It's a challenging life and one that's nearly impossible to balance fully, and Tiu is trying to temper his expectations as a result.
"The next thing for me to do is try and Top 8 a Pro Tour, that would be a nice start," he said. "And getting back to Worlds would be great, but I'd rather just be consistent and reach platinum again, that's the main goal over anything splashy."
Tiu—busy as he is juggling Magic and school—may not realize it, but in many ways he is the walking, talking, winning example of the dream that every new Magic player nurtures. His meteoric rise to the top of a game older than he is while competing against players who were making the Top 8 of Pro Tours when he was still in elementary school, has been an inspiration to the next generation of Magic players across the globe.
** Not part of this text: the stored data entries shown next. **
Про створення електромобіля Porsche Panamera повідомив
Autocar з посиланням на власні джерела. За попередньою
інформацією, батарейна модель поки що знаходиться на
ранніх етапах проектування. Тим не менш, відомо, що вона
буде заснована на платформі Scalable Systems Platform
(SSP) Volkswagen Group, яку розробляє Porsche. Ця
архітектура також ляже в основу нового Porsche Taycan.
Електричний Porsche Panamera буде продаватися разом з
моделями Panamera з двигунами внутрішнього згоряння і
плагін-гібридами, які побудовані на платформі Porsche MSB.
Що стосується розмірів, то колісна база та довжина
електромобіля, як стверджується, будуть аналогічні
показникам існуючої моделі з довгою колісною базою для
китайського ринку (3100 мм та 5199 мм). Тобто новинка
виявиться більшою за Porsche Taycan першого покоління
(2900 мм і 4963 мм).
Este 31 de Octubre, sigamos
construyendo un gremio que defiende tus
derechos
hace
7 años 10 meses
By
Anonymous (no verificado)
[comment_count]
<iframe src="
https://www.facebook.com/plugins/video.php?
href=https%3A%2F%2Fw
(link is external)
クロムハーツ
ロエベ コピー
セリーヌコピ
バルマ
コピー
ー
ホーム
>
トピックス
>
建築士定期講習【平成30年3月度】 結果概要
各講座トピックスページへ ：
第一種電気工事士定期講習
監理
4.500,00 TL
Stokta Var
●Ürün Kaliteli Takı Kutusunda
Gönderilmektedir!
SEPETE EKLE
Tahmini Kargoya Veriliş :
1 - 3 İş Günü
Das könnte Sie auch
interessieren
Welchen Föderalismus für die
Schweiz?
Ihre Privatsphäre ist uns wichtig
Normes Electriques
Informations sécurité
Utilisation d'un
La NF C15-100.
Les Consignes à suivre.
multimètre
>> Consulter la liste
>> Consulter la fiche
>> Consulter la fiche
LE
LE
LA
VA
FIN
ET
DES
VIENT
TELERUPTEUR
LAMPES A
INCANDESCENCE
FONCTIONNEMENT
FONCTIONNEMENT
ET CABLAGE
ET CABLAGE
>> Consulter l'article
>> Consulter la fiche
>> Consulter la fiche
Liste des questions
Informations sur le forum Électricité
And it's completely changed his life.
"Even my friends who don't know anything about Magic now know me as 'the Magic kid,'" he said. "A lot of people are amazed by how much money I've made playing a card game, and they're even more amazed by how I get to travel to so many places to play the game. There are so many kids jealous of me being able to go to Honolulu while they're stuck in Massachusetts, where it's cold. Most people are really interested to hear about Magic, and it's a great way to talk to people.
"It's always been my dream to get to this point. It's absurd that I can go up to Jon Finkel or Owen Turtenwald and just start talking to them and they know who I am. A year ago I would never think I'd have access to these kind of superstar players. I can't describe with words how amazing this has been."
If Tiu's incredible year and fast start in Honolulu is any indication, this is one ride that won't ending anytime soon. And he doesn't need anyone to sign off on it.